■ Aim of the exercise ■
Reproduce the records below exactly, but leave their pictures out of the copy.

■ The records ■
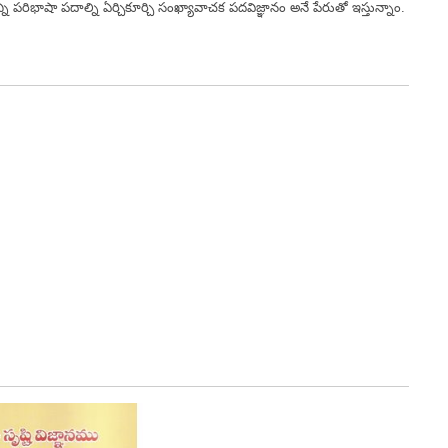
ి పరిభాషా పదాల్ని ఏర్చికూర్చి సంఖ్యావాచక పదవిజ్ఞానం అనే పేరుతో ఇస్తున్నాం.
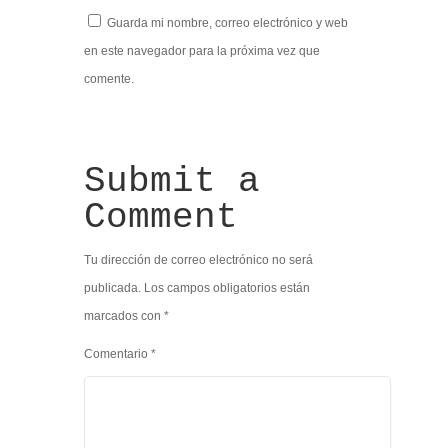
Guarda mi nombre, correo electrónico y web
en este navegador para la próxima vez que
comente.
Submit a
Comment
Tu dirección de correo electrónico no será
publicada.
Los campos obligatorios están
marcados con
*
Comentario
*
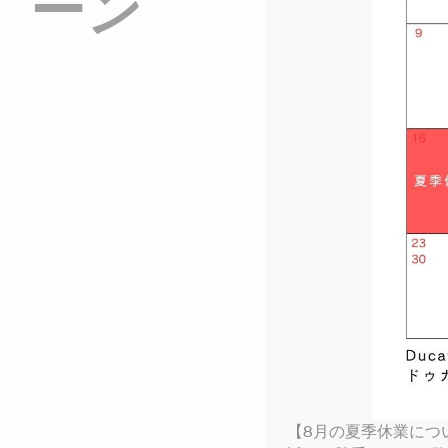
ーン
V4
950 
950
DUCA
MULTISTRADA
ICON
DESE
DAR
MONS
NEW
V4 S
STREETFIGHTER
NEW
PANIGALE
DIAV
950 
950 
DUC
ICON
SUPERSPORT
DESE
XDIA
MONS
V4 L
V4 S
NEW
MULTISTRADA
698 
NEW
NEW
NEW
V4 R
V4 R
PANIGALE
NIGH
V4 S
NEW
V4 S
SUPERSPORT
1100
V4 R
RACI
V4 S
LIMITED SERIES
【8月の夏季休業につ
Multis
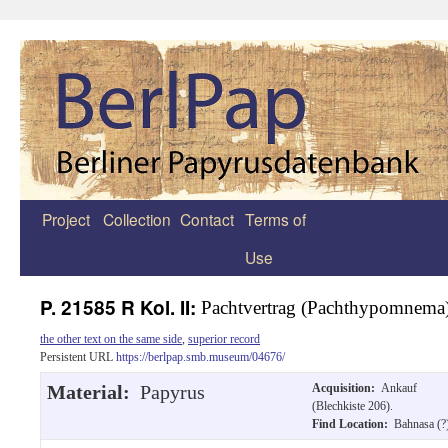
Project
Collection
Contact
Terms of
Zum
Use
Inhalt
springen
P. 21585 R Kol. II:
Pachtvertrag (Pachthypomnema
the other text on the same side
,
superior record
Persistent URL
https://berlpap.smb.museum/04676/
Material:
Papyrus
Acquisition:
Ankauf
(Blechkiste 206).
Find Location:
Bahnasa (?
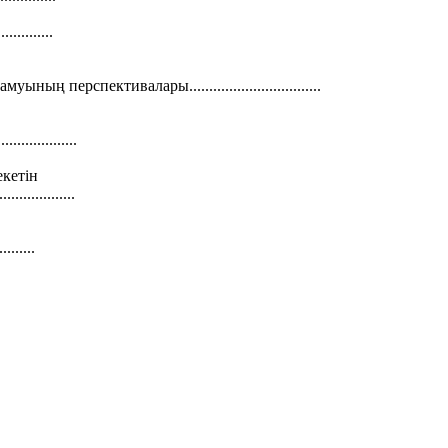
.........
 перспективалары.................................
..................
кетін
..................
........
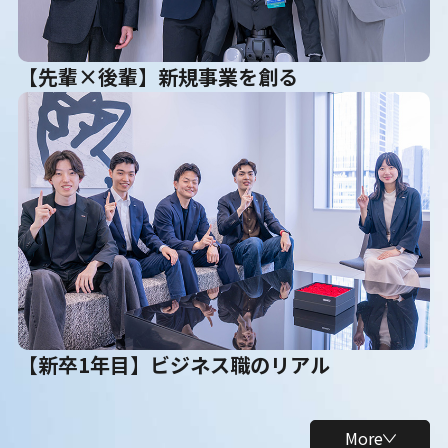
【先輩×後輩】新規事業を創る
【新卒1年目】ビジネス職のリアル
More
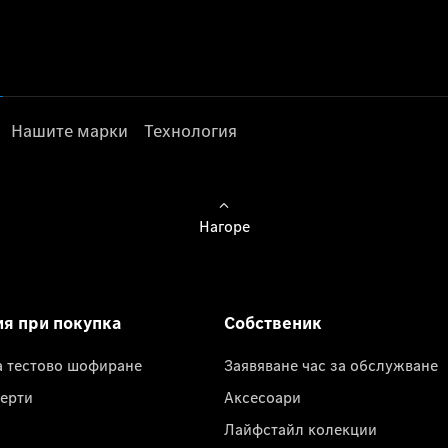
Нашите марки
Технология
Нагоре
ия при покупка
Собственик
а тестово шофиране
Заявяване час за обслужване
ерти
Аксесоари
Лайфстайл колекции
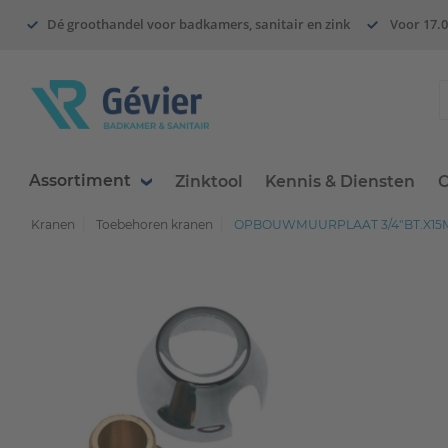
Dé groothandel voor badkamers, sanitair en zink
Voor 17.0
Assortiment
Zinktool
Kennis & Diensten
O
Kranen
Toebehoren kranen
OPBOUWMUURPLAAT 3/4"BT.X15M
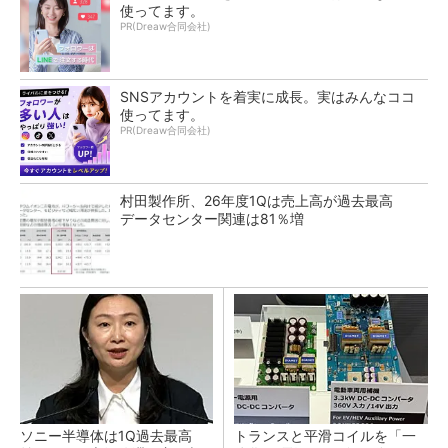
使ってます。
PR(Dreaw合同会社)
SNSアカウントを着実に成長。実はみんなココ
使ってます。
PR(Dreaw合同会社)
村田製作所、26年度1Qは売上高が過去最高
データセンター関連は81％増
ソニー半導体は1Q過去最高
トランスと平滑コイルを「一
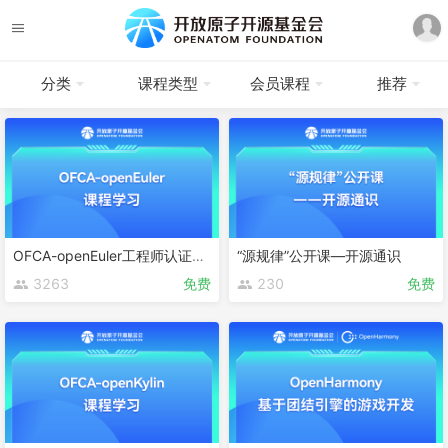
分类
课程类型
会员课程
推荐
OFCA-openEuler工程师认证课程
“源规律”公开课—开源通识
3263
免费
230
免费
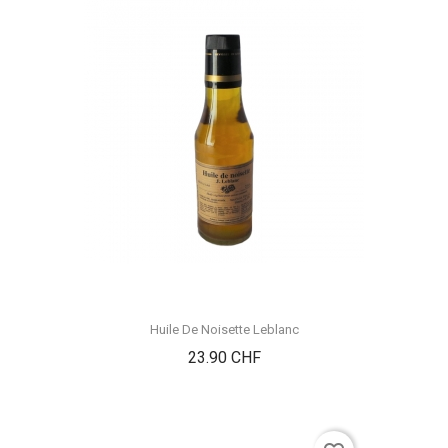
Huile De Noisette Leblanc
Prix
23.90 CHF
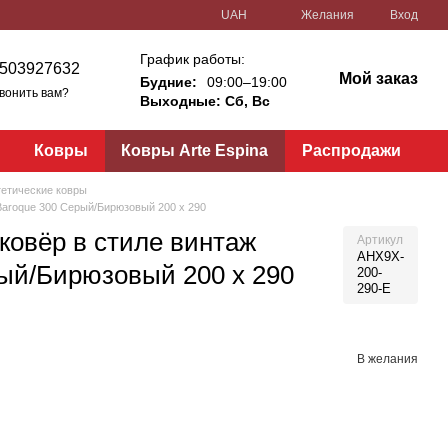
UAH
Желания
Вход
График работы:
503927632
Мой заказ
Будние:
09:00–19:00
вонить вам?
Выходные: Сб, Вс
и
Ковры
Ковры Arte Espina
Распродажи
етические ковры
Baroque 300 Серый/Бирюзовый 200 х 290
ковёр в стиле винтаж
Артикул
AHX9X-
ый/Бирюзовый 200 х 290
200-
290-E
В желания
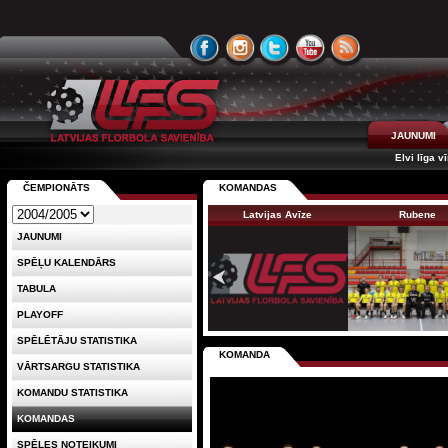
JAUNUMI
Elvi līga v
ČEMPIONĀTS
KOMANDAS
Latvijas Avīze
Rubene
JAUNUMI
SPĒĻU KALENDĀRS
TABULA
PLAYOFF
SPĒLĒTĀJU STATISTIKA
KOMANDA
VĀRTSARGU STATISTIKA
KOMANDU STATISTIKA
KOMANDAS
SPĒLES NOTEIKUMI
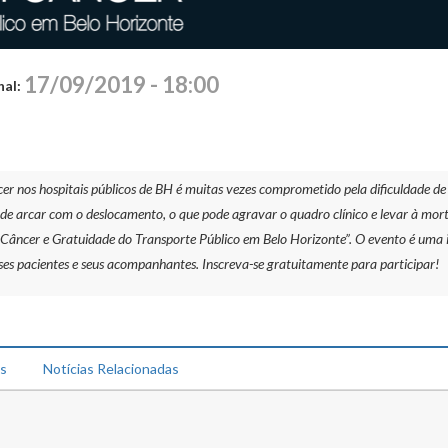
17/09/2019 - 18:00
nal:
r nos hospitais públicos de BH é muitas vezes comprometido pela dificuldade de
e arcar com o deslocamento, o que pode agravar o quadro clínico e levar à mor
 Câncer e Gratuidade do Transporte Público em Belo Horizonte”. O evento é uma i
 esses pacientes e seus acompanhantes. Inscreva-se gratuitamente para participar!
ks
Notícias Relacionadas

■ Finished task ■
ి పరిభాషా పదాల్ని ఏర్చికూర్చి సంఖ్యావాచక పదవిజ్ఞానం అనే పేరుతో ఇస్తున్నాం.
Guarda mi nombre, correo electrónico y web
en este navegador para la próxima vez que
comente.
Submit a
Comment
Tu dirección de correo electrónico no será
publicada.
Los campos obligatorios están
marcados con
*
Comentario
*
ーン
V4
950 
950
DUCA
MULTISTRADA
ICON
DESE
DAR
MONS
NEW
V4 S
STREETFIGHTER
NEW
PANIGALE
DIAV
950 
950 
DUC
ICON
SUPERSPORT
DESE
XDIA
MONS
V4 L
V4 S
NEW
MULTISTRADA
698 
NEW
NEW
NEW
V4 R
V4 R
PANIGALE
NIGH
V4 S
NEW
V4 S
SUPERSPORT
1100
V4 R
RACI
V4 S
LIMITED SERIES
【8月の夏季休業につ
Multis
Project
Collection
Contact
Terms of
Zum
Use
Inhalt
springen
P. 21585 R Kol. II:
Pachtvertrag (Pachthypomnema
the other text on the same side
,
superior record
Persistent URL
https://berlpap.smb.museum/04676/
Material:
Papyrus
Acquisition:
Ankauf
(Blechkiste 206).
Find Location:
Bahnasa (?
.........
 перспективалары.................................
..................
кетін
..................
........
【先輩×後輩】新規事業を創る
【新卒1年目】ビジネス職のリアル
More
Нашите марки
Технология
Нагоре
ия при покупка
Собственик
а тестово шофиране
Заявяване час за обслужване
ерти
Аксесоари
Лайфстайл колекции
Dé groothandel voor badkamers, sanitair en zink
Voor 17.0
Assortiment
Zinktool
Kennis & Diensten
O
Kranen
Toebehoren kranen
OPBOUWMUURPLAAT 3/4"BT.X15M
使ってます。
PR(Dreaw合同会社)
SNSアカウントを着実に成長。実はみんなココ
使ってます。
PR(Dreaw合同会社)
村田製作所、26年度1Qは売上高が過去最高
データセンター関連は81％増
ソニー半導体は1Q過去最高
トランスと平滑コイルを「一
分类
课程类型
会员课程
推荐
OFCA-openEuler工程师认证课程
“源规律”公开课—开源通识
3263
免费
230
免费
Huile De Noisette Leblanc
Prix
23.90 CHF
UAH
Желания
Вход
График работы:
503927632
Мой заказ
Будние:
09:00–19:00
вонить вам?
Выходные: Сб, Вс
и
Ковры
Ковры Arte Espina
Распродажи
етические ковры
Baroque 300 Серый/Бирюзовый 200 х 290
ковёр в стиле винтаж
Артикул
AHX9X-
ый/Бирюзовый 200 х 290
200-
290-E
В желания
JAUNUMI
Elvi līga v
ČEMPIONĀTS
KOMANDAS
Latvijas Avīze
Rubene
JAUNUMI
SPĒĻU KALENDĀRS
TABULA
PLAYOFF
SPĒLĒTĀJU STATISTIKA
KOMANDA
VĀRTSARGU STATISTIKA
KOMANDU STATISTIKA
KOMANDAS
SPĒLES NOTEIKUMI
17/09/2019 - 18:00
nal:
r nos hospitais públicos de BH é muitas vezes comprometido pela dificuldade de
e arcar com o deslocamento, o que pode agravar o quadro clínico e levar à mor
 Câncer e Gratuidade do Transporte Público em Belo Horizonte”. O evento é uma i
 esses pacientes e seus acompanhantes. Inscreva-se gratuitamente para participar!
ks
Notícias Relacionadas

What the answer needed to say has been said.